*** Opening of Data provided ***
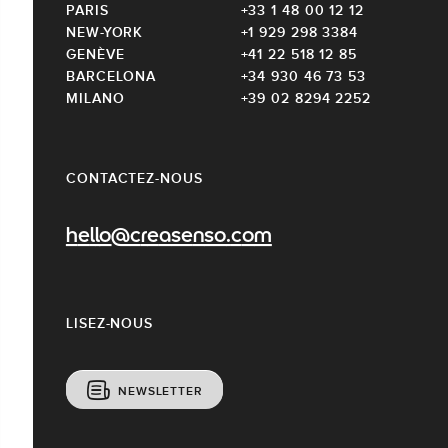
PARIS
+33 1 48 00 12 12
NEW-YORK
+1 929 298 3384
GENÈVE
+41 22 518 12 85
BARCELONA
+34 930 46 73 53
MILANO
+39 02 8294 2252
CONTACTEZ-NOUS
hello@creasenso.com
LISEZ-NOUS
NEWSLETTER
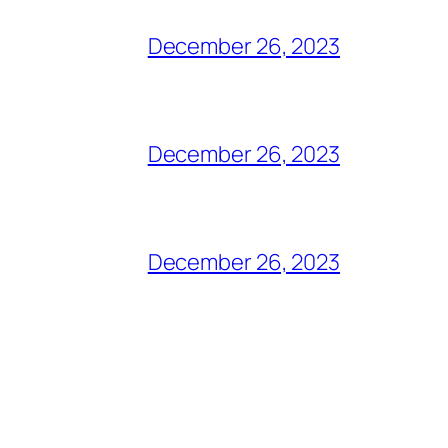
December 26, 2023
December 26, 2023
December 26, 2023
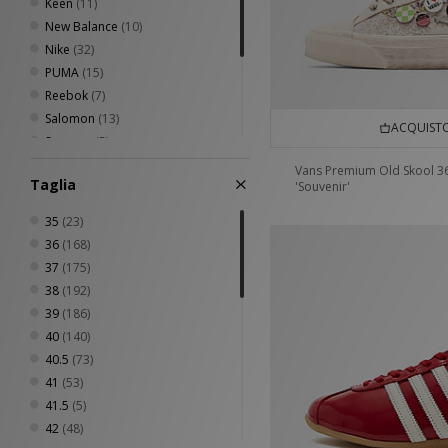
Keen
(11)
New Balance
(10)
Nike
(32)
PUMA
(15)
Reebok
(7)
Salomon
(13)
ACQUISTO
Saucony
(5)
Scarpa
(1)
Vans Premium Old Skool 3
Taglia
'Souvenir'
Timberland
(2)
UGG
(18)
35
(23)
Vans
(2)
36
(168)
37
(175)
38
(192)
39
(186)
40
(140)
40.5
(73)
41
(53)
41.5
(5)
42
(48)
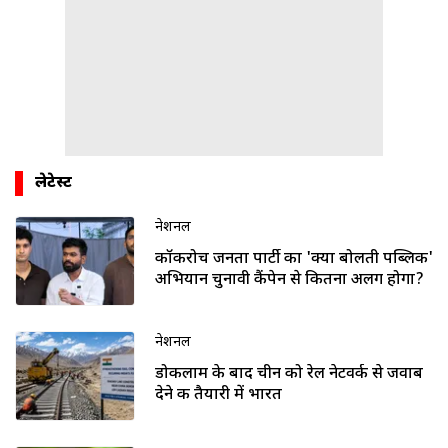
लेटेस्ट
नेशनल
कॉकरोच जनता पार्टी का 'क्या बोलती पब्लिक'
अभियान चुनावी कैंपेन से कितना अलग होगा?
नेशनल
डोकलाम के बाद चीन को रेल नेटवर्क से जवाब
देने की तैयारी में भारत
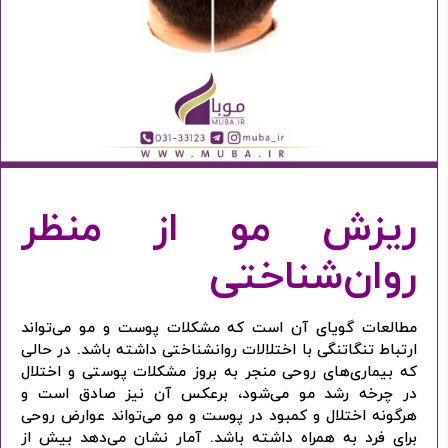
ریزش مو از منظر
روان‌شناختی
مطالعات گویای آن است که مشکلات پوست و مو می‌تواند
ارتباط تنگاتنگی با اختلالات روانشناختی داشته باشد. در حالی
که بیماری‌های روحی منجر به بروز مشکلات پوستی و اختلال
در چرخه رشد مو می‌شود، برعکس آن نیز صادق است و
هرگونه اختلال و کمبود در پوست و مو می‌تواند عوارض روحی
برای فرد به همراه داشته باشد. آمار نشان می‌دهد بیش از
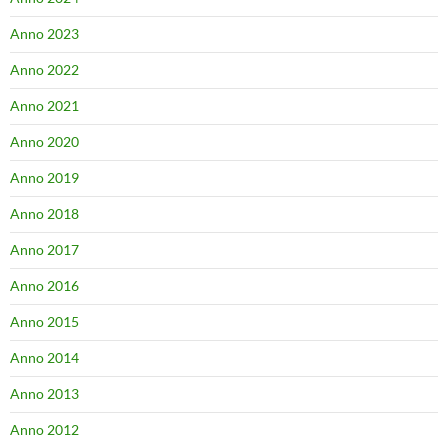
Anno 2023
Anno 2022
Anno 2021
Anno 2020
Anno 2019
Anno 2018
Anno 2017
Anno 2016
Anno 2015
Anno 2014
Anno 2013
Anno 2012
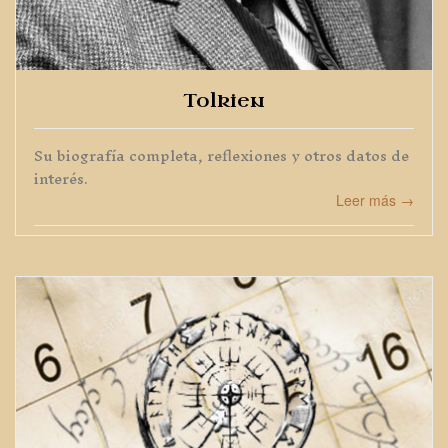
Tolkien
Su biografía completa, reflexiones y otros datos de
interés.
Leer más →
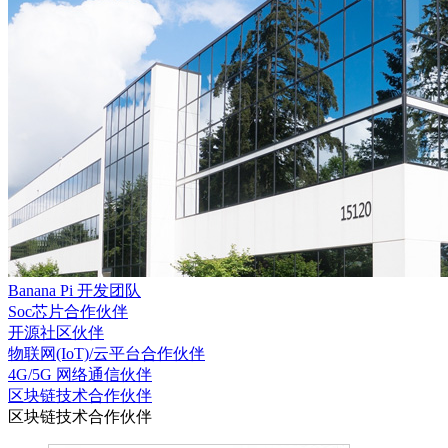
Banana Pi 开发团队
Soc芯片合作伙伴
开源社区伙伴
物联网(IoT)/云平台合作伙伴
4G/5G 网络通信伙伴
区块链技术合作伙伴
区块链技术合作伙伴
*** Close of Data provided ***
**Work to be completed**
Without the pictures, write out all of the material exactly.

**Written reply**
PARIS
+33 1 48 00 12 12
NEW-YORK
+1 929 298 3384
GENÈVE
+41 22 518 12 85
BARCELONA
+34 930 46 73 53
MILANO
+39 02 8294 2252
CONTACTEZ-NOUS
hello@creasenso.com
LISEZ-NOUS
NEWSLETTER
December 26, 2023
December 26, 2023
December 26, 2023
Keen
(11)
New Balance
(10)
Nike
(32)
PUMA
(15)
Reebok
(7)
Salomon
(13)
ACQUISTO
Saucony
(5)
Scarpa
(1)
Vans Premium Old Skool 3
Taglia
'Souvenir'
Timberland
(2)
UGG
(18)
35
(23)
Vans
(2)
36
(168)
37
(175)
38
(192)
39
(186)
40
(140)
40.5
(73)
41
(53)
41.5
(5)
42
(48)
लेटेस्ट
नेशनल
कॉकरोच जनता पार्टी का 'क्या बोलती पब्लिक'
अभियान चुनावी कैंपेन से कितना अलग होगा?
नेशनल
डोकलाम के बाद चीन को रेल नेटवर्क से जवाब
देने की तैयारी में भारत
ریزش مو از منظر
روان‌شناختی
مطالعات گویای آن است که مشکلات پوست و مو می‌تواند
ارتباط تنگاتنگی با اختلالات روانشناختی داشته باشد. در حالی
که بیماری‌های روحی منجر به بروز مشکلات پوستی و اختلال
در چرخه رشد مو می‌شود، برعکس آن نیز صادق است و
هرگونه اختلال و کمبود در پوست و مو می‌تواند عوارض روحی
برای فرد به همراه داشته باشد. آمار نشان می‌دهد بیش از
Anno 2023
Anno 2022
Anno 2021
Anno 2020
Anno 2019
Anno 2018
Anno 2017
Anno 2016
Anno 2015
Anno 2014
Anno 2013
Anno 2012
Tolkien
Su biografía completa, reflexiones y otros datos de
interés.
Leer más →
Banana Pi 开发团队
Soc芯片合作伙伴
开源社区伙伴
物联网(IoT)/云平台合作伙伴
4G/5G 网络通信伙伴
区块链技术合作伙伴
区块链技术合作伙伴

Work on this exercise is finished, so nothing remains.